Page MenuHomePhabricator

[upstream] Jobs are sometime no more being triggered by Zuul / Jenkins
Closed, ResolvedPublic

Description

From time to time, some subsets of jobs are no more being executed. Zuul does enqueue them properly as can be seen on https://integration.wikimedia.org/zuul/ when the issue occurs.

The Jenkins queue is idling with target hosts not running any tests.

An example of a stuck job is:

$ echo status|nc -q 2 localhost 4730|grep integration-jjb-config-test
build:integration-jjb-config-test	2	0	14
build:integration-jjb-config-test:contintLabsSlave	0	0	14
$

Where the numbers are Total, Running, Workers. The status page shows two jobs being stuck.

Another occurrence:

$ echo status|nc -q 2 localhost 4730|grep apps-android-wikipedia-tox-flake8
build:apps-android-wikipedia-tox-flake8	17	0	14
build:apps-android-wikipedia-tox-flake8:contintLabsSlave	0	0	14
$

And there is indeed 17 such jobs being stuck.

Suspicion: both jobs are tied to the node label contintLabsSlave. Either Zuul apparently asked to run the labelless function which got properly enqueued by the Gearman server.
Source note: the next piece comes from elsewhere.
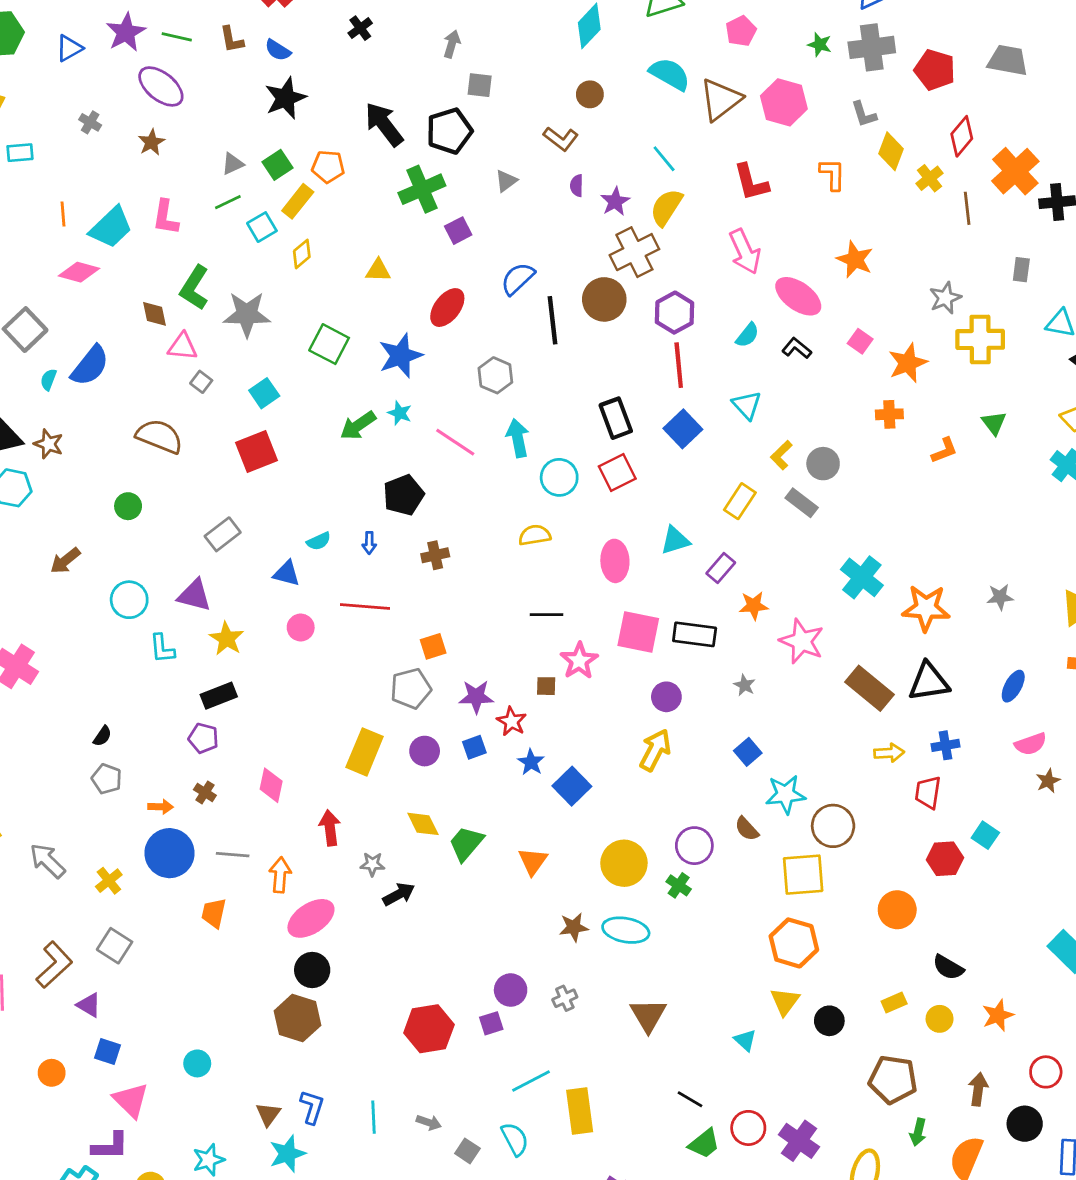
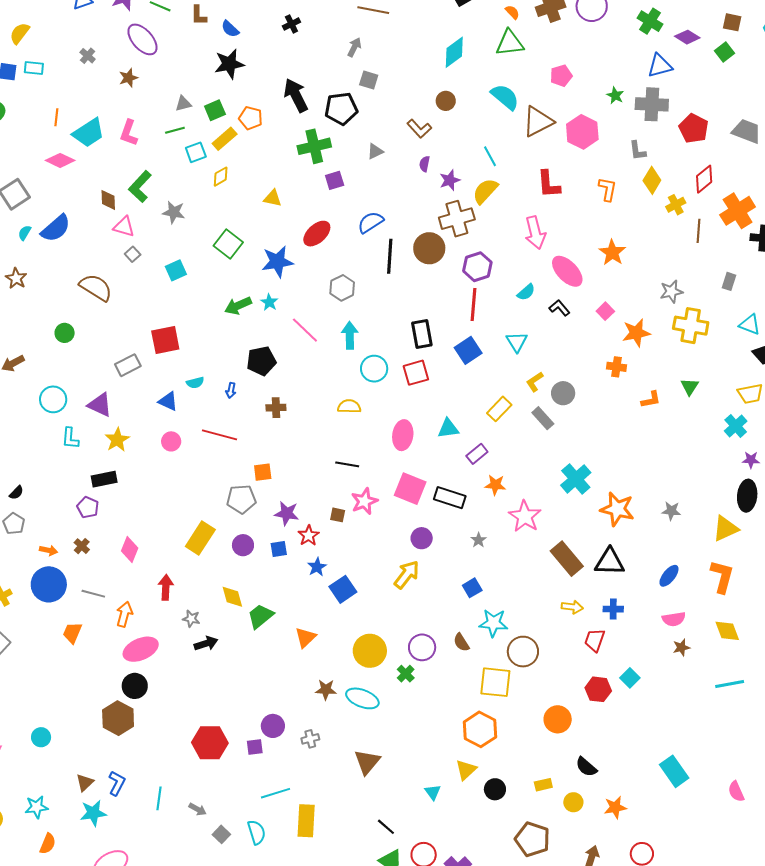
gray star: (247, 314) -> (174, 212), size x0.7
red square: (257, 451) -> (165, 340), moved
Since the job has a label, the labelless function is never being processed by the Jenkins Gearman plugin.


Version: wmf-deployment
Severity: normal
See Also:
https://launchpad.net/bugs/1381565

Details

Reference
bz63760

Event Timeline

bzimport raised the priority of this task from to High.Nov 22 2014, 3:12 AM
bzimport set Reference to bz63760.

Once slaves are disconnected I get:

$ echo status|nc -q 2 localhost 4730|grep integration-jjb-config-test
build:integration-jjb-config-test:contintLabsSlave 0 0 0
build:integration-jjb-config-test 2 0 0

$ echo status|nc -q 2 localhost 4730|grep apps-android-wikipedia-tox-flake8
build:apps-android-wikipedia-tox-flake8 22 0 0
build:apps-android-wikipedia-tox-flake8:contintLabsSlave 0 0 0

It did process a few jobs but got stuck again:

$ echo status|nc -q 2 localhost 4730|grep integration-jjb-config-test
build:integration-jjb-config-test:contintLabsSlave 0 0 14
build:integration-jjb-config-test 2 0 14

$ echo status|nc -q 2 localhost 4730|grep apps-android-wikipedia-tox-flake8
build:apps-android-wikipedia-tox-flake8 16 0 14
build:apps-android-wikipedia-tox-flake8:contintLabsSlave 0 0 14

Disconnecting and reconnecting the gearman client does unleash a few jobs.

Disconnecting and reconnecting a slave does unleash them as well.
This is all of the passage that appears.